Caso hidrogel: Corpo de Maria José é exumado em Goiânia. Laudo sai em até 20 dias

Procedimento pretende confirmar qual foi o material utilizado por falsa biomédica durante intervenção estética para aumentar os glúteos da auxiliar de leilão

O corpo da auxiliar de leilão Maria José Medrado de Souza Brandão, 39 anos, foi exumado nesta quinta-feira (18/12) no cemitério Parque Memorial, em Goiânia. De acordo com informações do Instituto Médico Legal (IML), o prazo para a realização de novos exames é de 15 a 20 dias.

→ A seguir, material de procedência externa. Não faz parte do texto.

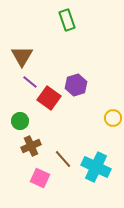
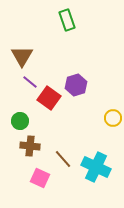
brown cross: moved 1 px left; rotated 30 degrees clockwise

A exumação pretende confirmar qual foi o material utilizado pela falsa biomédica Raquel Policena, de 27 anos, durante intervenção estética para aumentar os glúteos da auxiliar de leilão. O procedimento teria sido a causa da morte de Maria José, que sofreu embolia pulmonar após a aplicação.

Inicialmente, cogitava-se que o material utilizado por Raquel seria o hidrogel. No dia 14 de novembro, no entanto, a delegada responsável pelo caso, Myriam Vidal, disse que o produto seria silicone industrial – que é ilegal e nocivo à saúde – ou metacril (substância sintética usada por cirurgiões plásticos).

A exumação do corpo de Maria José foi acompanhada pelo advogado da família da vítima, Rômulo Sebba. Em entrevista ao Jornal Opção Online, no último dia 12, ele disse que o laudo preliminar da polícia foi sugestivo, mas não concluso. “Colocaram lá que era um produto branco, pastoso, entre outras características, mas não tiveram material suficiente para precisar o que de fato era”, explicou.

Segundo o representante, o corpo da auxiliar de leilão não chegou a ser retirado do cemitério Parque Memorial, apenas do caixão. O médico legista extraiu o material necessário e o corpo foi recolocado logo em seguida.